# ML Model Factory - Quickstart Guide

This notebook provides a quick introduction to training ML models on OHLCV time series data.

**What you'll learn:**
1. Setting up the environment (Colab/local)
2. Loading and preparing data
3. Training an XGBoost model
4. Evaluating results and visualizing predictions

**Requirements:**
- Google Colab with GPU runtime (T4 or better) OR local machine with GPU
- ~2GB RAM for sample data

## Step 1: Environment Setup

Run this cell first to set up the environment.
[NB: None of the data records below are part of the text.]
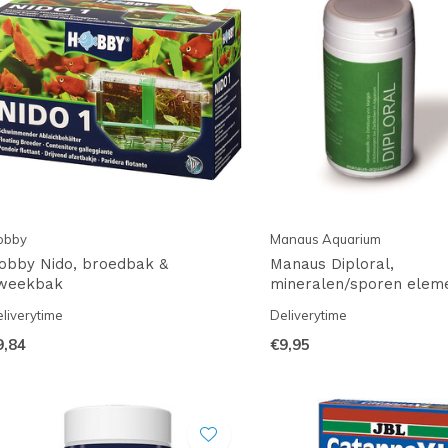
obby
Manaus Aquarium
obby Nido, broedbak &
Manaus Diploral,
weekbak
mineralen/sporen elem
liverytime
Deliverytime
9,84
€9,95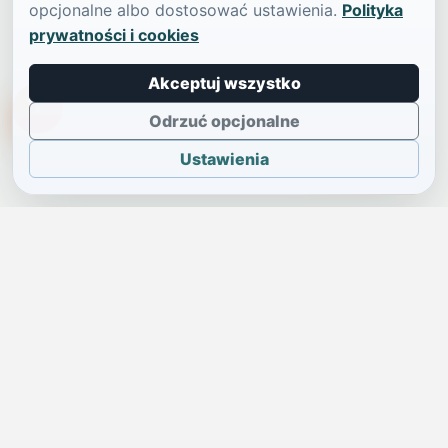
opcjonalne albo dostosować ustawienia.
Polityka
prywatności i cookies
Akceptuj wszystko
TikTokowa Jelonka
Odrzuć opcjonalne
Ustawienia
JELENIA GÓRA I OKOLICE
Świdniczka
Lokalne wiadomości, ogłoszenia i codzienne sprawy regionu
w jednym, przejrzystym serwisie.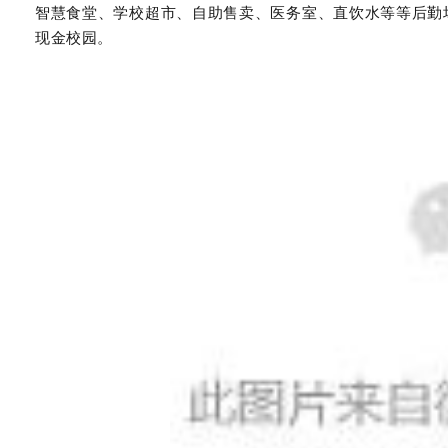
智慧食堂、学校超市、自助售卖、医务室、直饮水等等后勤
现金校园。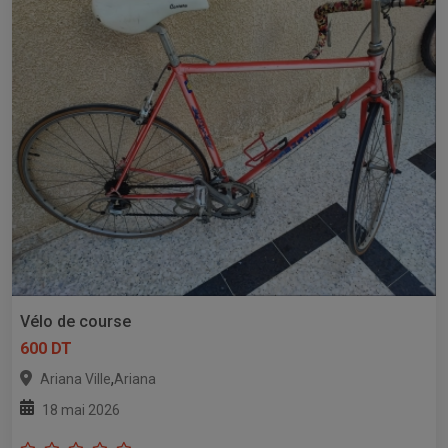
Vélo de course
600 DT
,
Ariana Ville
Ariana
18 mai 2026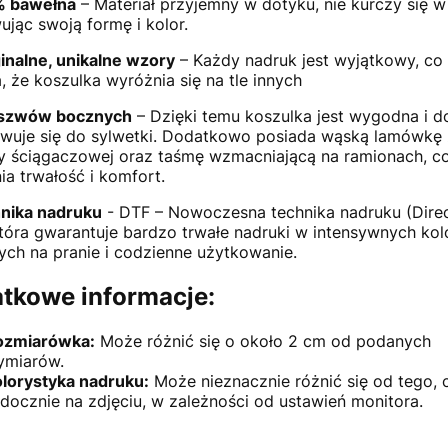
 bawełna
– Materiał przyjemny w dotyku, nie kurczy się w 
jąc swoją formę i kolor.
inalne, unikalne wzory
– Każdy nadruk jest wyjątkowy, co
, że koszulka wyróżnia się na tle innych
szwów bocznych
– Dzięki temu koszulka jest wygodna i d
wuje się do sylwetki. Dodatkowo posiada wąską lamówkę 
ny ściągaczowej oraz taśmę wzmacniającą na ramionach, c
a trwałość i komfort.
nika nadruku
- DTF – Nowoczesna technika nadruku (Direc
która gwarantuje bardzo trwałe nadruki w intensywnych kol
ch na pranie i codzienne użytkowanie.
tkowe informacje:
ozmiarówka:
Może różnić się o około 2 cm od podanych
ymiarów.
lorystyka nadruku:
Może nieznacznie różnić się od tego, 
docznie na zdjęciu, w zależności od ustawień monitora.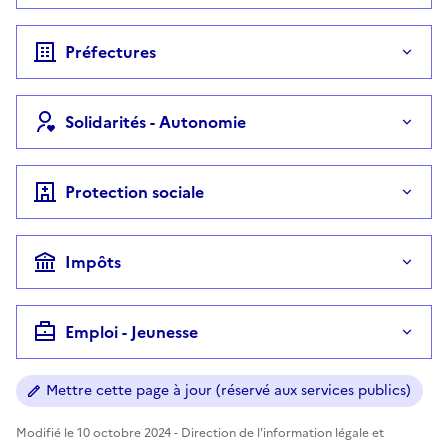
Préfectures
Solidarités - Autonomie
Protection sociale
Impôts
Emploi - Jeunesse
Mettre cette page à jour (réservé aux services publics)
Modifié le 10 octobre 2024 - Direction de l'information légale et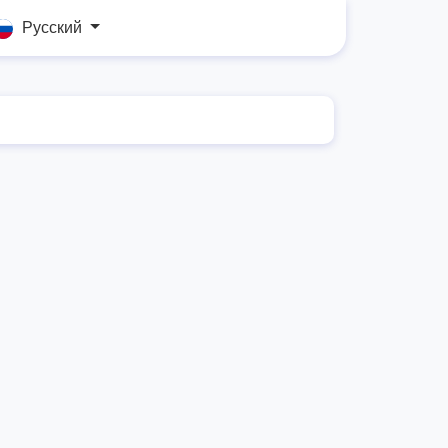
Русский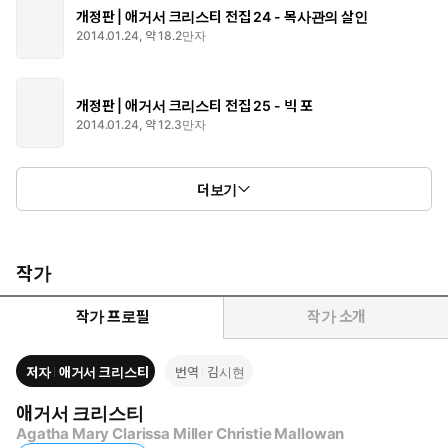
품의 성격이 잘 살아난 것 같아 기쁘다. 또한 한국 독자들이 할머
개정판 | 애거서 크리스티 전집 24 - 목사관의 살인
니의 원작이 지닌 참된 묘미를 느낄 수 있도록 충실한 번역을 위
2014.01.24, 약 18.2만자
해 애써 준 점도 높이 사고 싶다. 모쪼록 한국 독자들도 황금가지
에서 선보이는 『애거서 크리스티 전집』을 즐겁게 감상하기를
바란다.”
개정판 | 애거서 크리스티 전집 25 - 빅 포
2014.01.24, 약 12.3만자
―매튜 프리차드, 애거서 크리스티 재단 이사장(애거서 크리스티
의 손자)
더보기
작가
작가 프로필
작가 소개
저자
애거서 크리스티
번역
김시현
애거서 크리스티
Agatha Mary Clarissa Miller Christie Mallowan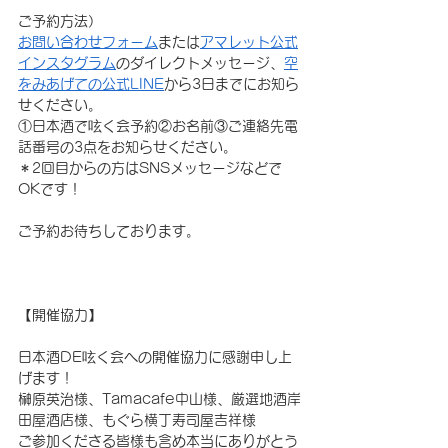
ご予約方法）
お問い合わせフォーム
または
アマレット公式
インスタグラム
のダイレクトメッセージ、
空
をみあげての公式LINE
から3日までにお知ら
せください。
①日本酒で呟く会予約②お名前③ご連絡先電
話番号の3点をお知らせください。
＊2回目からの方はSNSメッセージなどで
OKです！
ご予約お待ちしております。
【開催協力】
日本酒DE呟く会への開催協力に感謝申し上
げます！
榊原英治様、Tamacafe中山様、厳選地酒岸
田屋酒店様、もぐら横丁寿司屋吉祥様
ご参加くださる皆様も含め本当にありがとう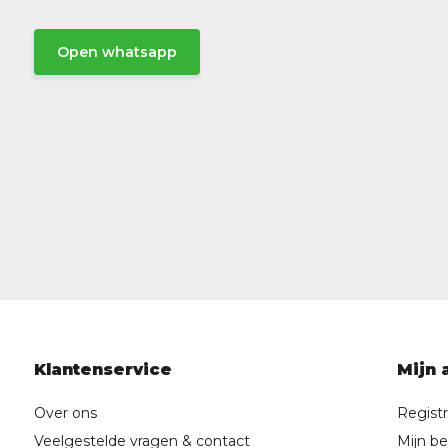
Open whatsapp
Klantenservice
Mijn 
Over ons
Regist
Veelgestelde vragen & contact
Mijn be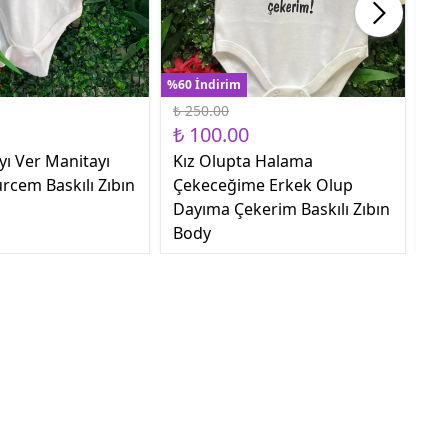
%60 İndirim
%60
₺ 250.00
₺ 
₺ 100.00
₺ 
yı Ver Manitayı
Kız Olupta Halama
Sa
rcem Baskılı Zıbın
Çekeceğime Erkek Olup
Ge
Dayıma Çekerim Baskılı Zıbın
Body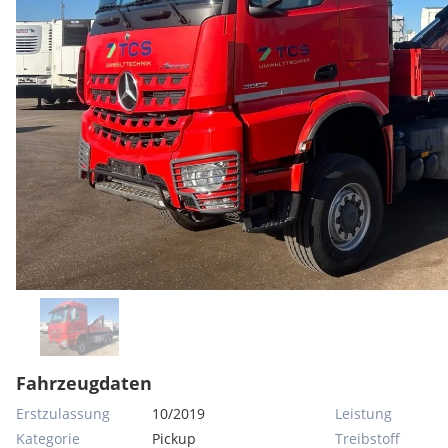
Fahrzeugdaten
Erstzulassung
10/2019
Leistung
Kategorie
Pickup
Treibstoff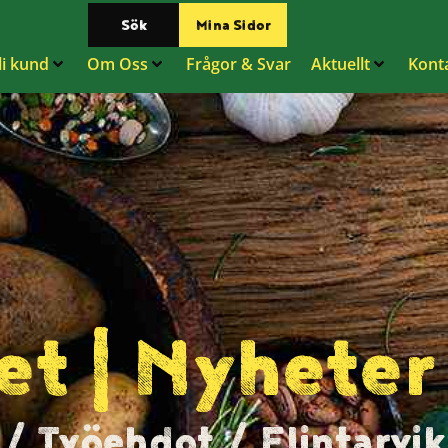
Sök
Mina Sidor
li kund
Om Oss
Frågor & Svar
Aktuellt
Kont
et | Nyhete
 / Työehdot / Elintarvi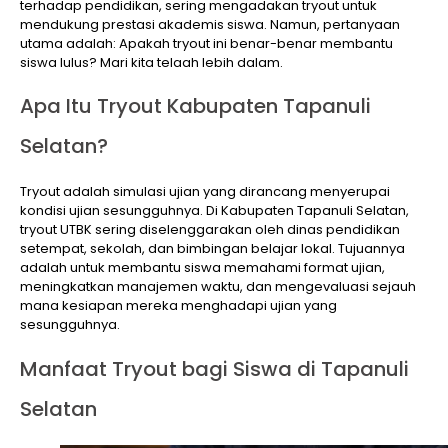
terhadap pendidikan, sering mengadakan tryout untuk
mendukung prestasi akademis siswa. Namun, pertanyaan
utama adalah: Apakah tryout ini benar-benar membantu
siswa lulus? Mari kita telaah lebih dalam.
Apa Itu Tryout Kabupaten Tapanuli
Selatan?
Tryout adalah simulasi ujian yang dirancang menyerupai
kondisi ujian sesungguhnya. Di Kabupaten Tapanuli Selatan,
tryout UTBK sering diselenggarakan oleh dinas pendidikan
setempat, sekolah, dan bimbingan belajar lokal. Tujuannya
adalah untuk membantu siswa memahami format ujian,
meningkatkan manajemen waktu, dan mengevaluasi sejauh
mana kesiapan mereka menghadapi ujian yang
sesungguhnya.
Manfaat Tryout bagi Siswa di Tapanuli
Selatan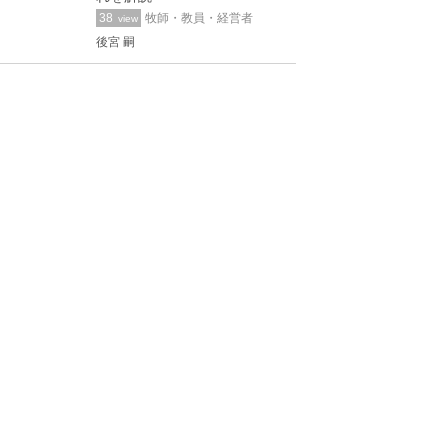
38
牧師・教員・経営者
view
後宮 嗣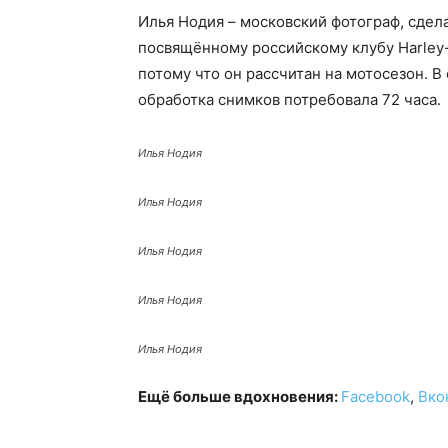
Илья Нодия – московский фотограф, сдел
посвящённому российскому клубу Harley-
потому что он рассчитан на мотосезон. В
обработка снимков потребовала 72 часа.
Илья Нодия
Илья Нодия
Илья Нодия
Илья Нодия
Илья Нодия
Ещё больше вдохновения:
Facebook
,
Вко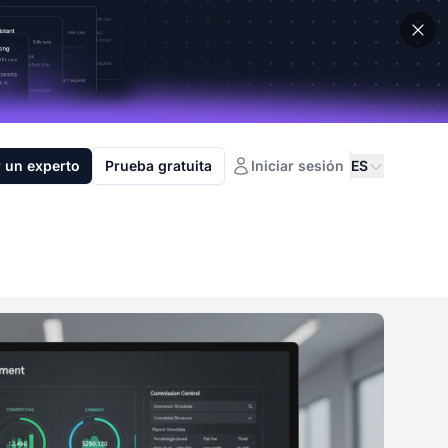
 un experto
Prueba gratuita
Iniciar sesión
ES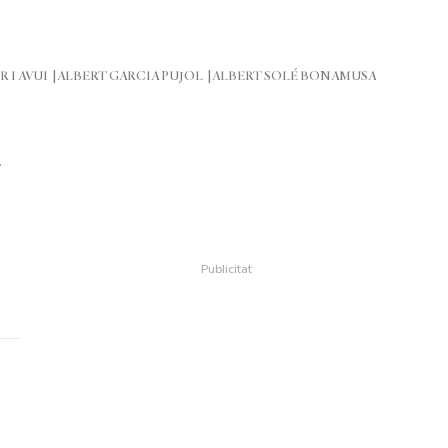
R I AVUI
ALBERT GARCIA PUJOL
ALBERT SOLÉ BONAMUSA
4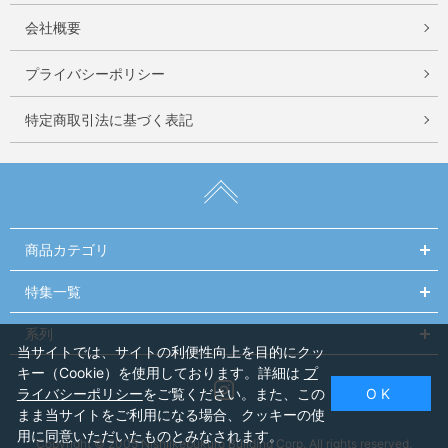
会社概要
プライバシーポリシー
特定商取引法に基づく表記
商品カテゴリ
特集一覧
系列
当サイトでは、サイトの利便性向上を目的にクッ
キー（Cookie）を使用しております。詳細は
プ
Instagram
ライバシーポリシー
をご覧ください。また、この
O K
まま当サイトをご利用になる場合、クッキーの使
用に同意いただいたものとみなされます。
Copyright © 2005 Nishiikebukuro Building Corp. All rights reserved.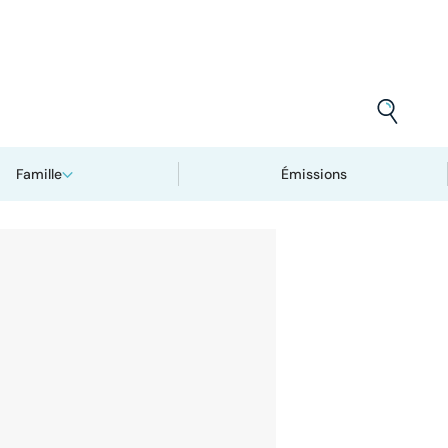
Famille
Émissions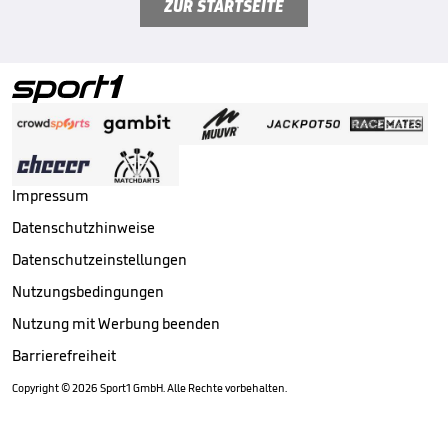
ZUR STARTSEITE
Impressum
Datenschutzhinweise
Datenschutzeinstellungen
Nutzungsbedingungen
Nutzung mit Werbung beenden
Barrierefreiheit
Copyright ©
2026
Sport1 GmbH. Alle Rechte vorbehalten.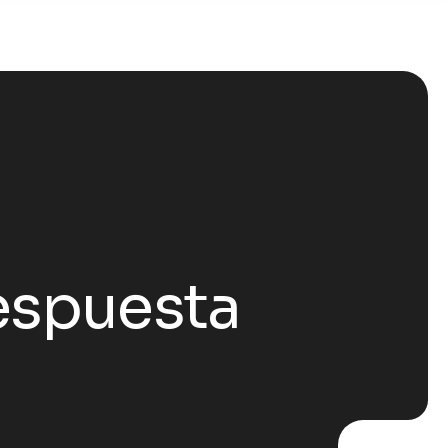
espuesta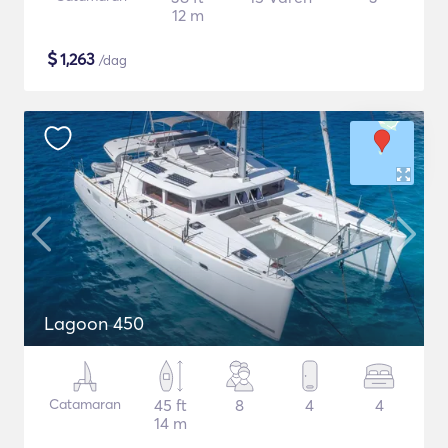
12 m
$
1,263
/dag
Lagoon 450
Catamaran
45 ft
8
4
4
14 m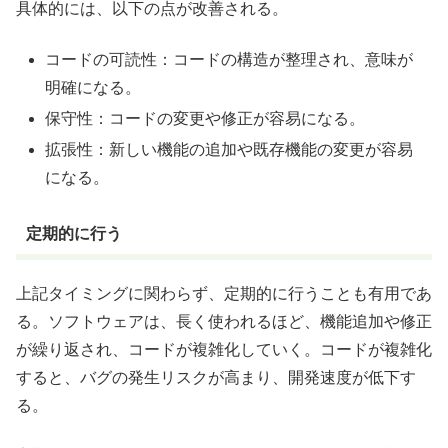
具体的には、以下の点が改善される。
コードの可読性：コードの構造が整理され、意味が
明確になる。
保守性：コードの変更や修正が容易になる。
拡張性：新しい機能の追加や既存機能の変更が容易
になる。
定期的に行う
上記タイミングに関わらず、定期的に行うことも有用であ
る。ソフトウェアは、長く使われるほど、機能追加や修正
が繰り返され、コードが複雑化していく。コードが複雑化
すると、バグの発生リスクが高まり、開発速度が低下す
る。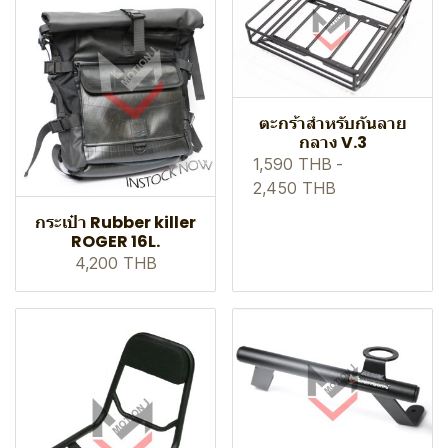
ตะกร้าสำหรับกันลาย
กลาง V.3
1,590 THB
-
2,450 THB
กระเป๋า Rubber killer
ROGER 16L.
4,200 THB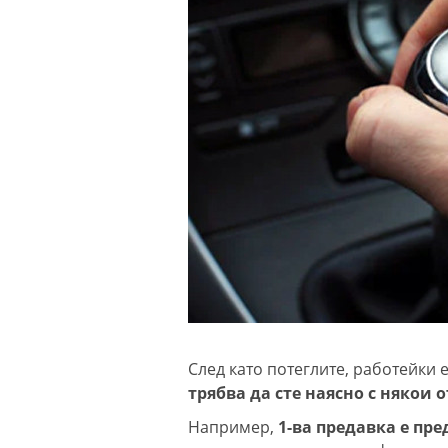
След като потеглите, работейки
трябва да сте наясно с някои о
Например,
1-ва предавка е пр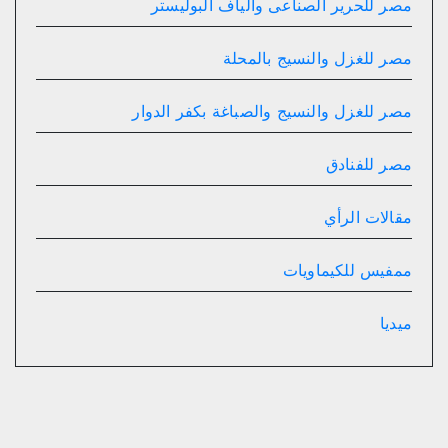
مصر للحرير الصناعى وألياف البوليستر
مصر للغزل والنسيج بالمحلة
مصر للغزل والنسيج والصباغة بكفر الدوار
مصر للفنادق
مقالات الرأي
ممفيس للكيماويات
ميديا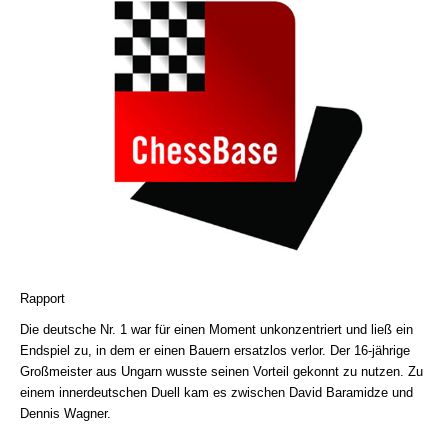
Rapport
Die deutsche Nr. 1 war für einen Moment unkonzentriert und ließ ein
Endspiel zu, in dem er einen Bauern ersatzlos verlor. Der 16-jährige
Großmeister aus Ungarn wusste seinen Vorteil gekonnt zu nutzen. Zu
einem innerdeutschen Duell kam es zwischen David Baramidze und
Dennis Wagner.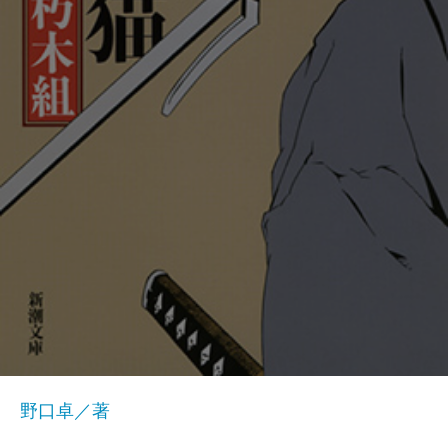
野口卓／著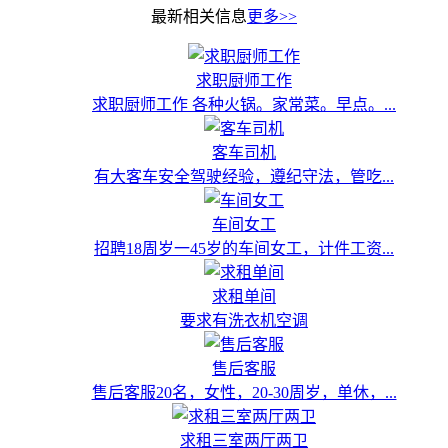
最新相关信息
更多>>
求职厨师工作
求职厨师工作 各种火锅。家常菜。早点。...
客车司机
有大客车安全驾驶经验，遵纪守法，管吃...
车间女工
招聘18周岁一45岁的车间女工，计件工资...
求租单间
要求有洗衣机空调
售后客服
售后客服20名，女性，20-30周岁，单休，...
求租三室两厅两卫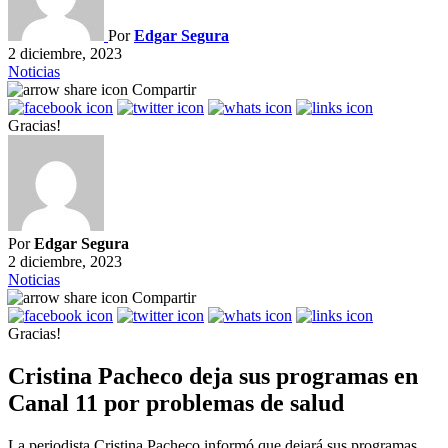
Por
Edgar Segura
2 diciembre, 2023
Noticias
Compartir
Gracias!
Por
Edgar Segura
2 diciembre, 2023
Noticias
Compartir
Gracias!
Cristina Pacheco deja sus programas en
Canal 11 por problemas de salud
La periodista Cristina Pacheco informó que dejará sus programas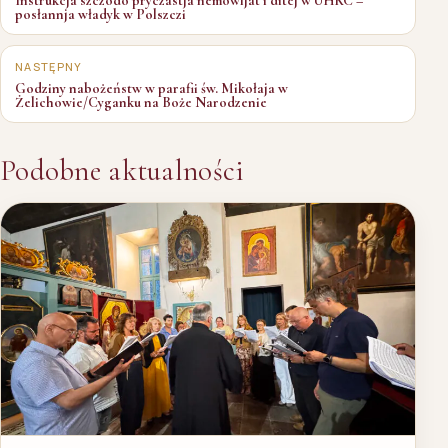
Instrukcja szczodo pryczastja nemowljat i ditej w UHKC –
posłannja władyk w Polszczi
NASTĘPNY
Godziny nabożeństw w parafii św. Mikołaja w
Żelichowie/Cyganku na Boże Narodzenie
Podobne aktualności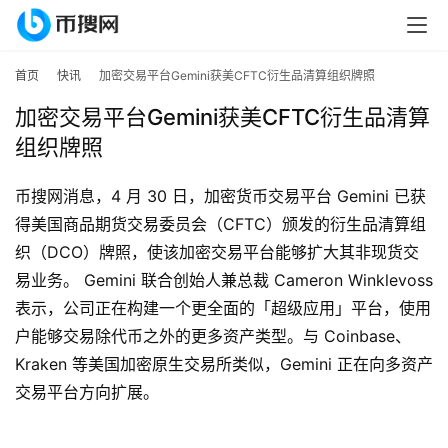
首页
快讯
加密交易平台Gemini获美CFTC衍生品清算组织牌照
加密交易平台Gemini获美CFTC衍生品清算
组织牌照
币搜网消息，4 月 30 日，加密货币交易平台 Gemini 已获
得美国商品期货交易委员会（CFTC）颁发的衍生品清算组
织（DCO）牌照，使该加密交易平台能够扩大其非现货交
首
易业务。 Gemini 联合创始人兼总裁 Cameron Winklevoss 
页
表示，公司正在构建一个更全面的「超级应用」平台，使用
户能够交易除代币之外的更多资产类型。与 Coinbase、
行
Kraken 等美国加密原生交易所类似，Gemini 正在向多资产
情
交易平台方向扩展。
快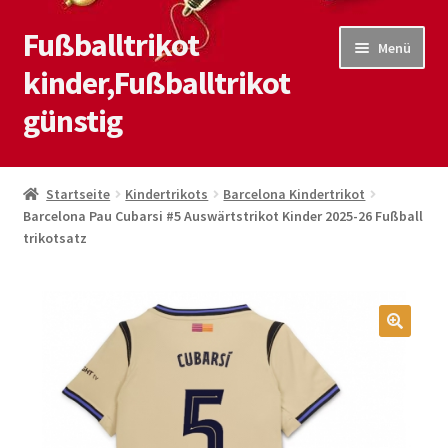
Fußballtrikot
Zur
Zum
Menü
Navigation
Inhalt
kinder,Fußballtrikot
springen
springen
günstig
Start
Startseite
Kindertrikots
Barcelona Kindertrikot
Barcelona Pau Cubarsi #5 Auswärtstrikot Kinder 2025-26 Fußball
Blog
trikotsatz
Kasse
Kontaktiere uns
🔍
Mein Konto
Shop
It will:
- Install required packages
- Detect GPU/CPU
- Configure display settings

In [None]:
# Clone repository (uncomment if running in fresh Colab)
# !git clone https://github.com/YOUR_USERNAME/Research.git
# %cd Research

# Install dependencies
!pip install -q xgboost lightgbm catboost scikit-learn pandas numpy matplotlib tqdm pyarrow

# Add project to path
import sys
sys.path.insert(0, '.')

In [None]:
# Setup notebook environment
from src.utils.notebook import setup_notebook, display_metrics, plot_confusion_matrix

env = setup_notebook()
print(f"\nGPU Available: {env['gpu_available']}")
if env['gpu_available']:
    print(f"GPU Name: {env['gpu_name']}")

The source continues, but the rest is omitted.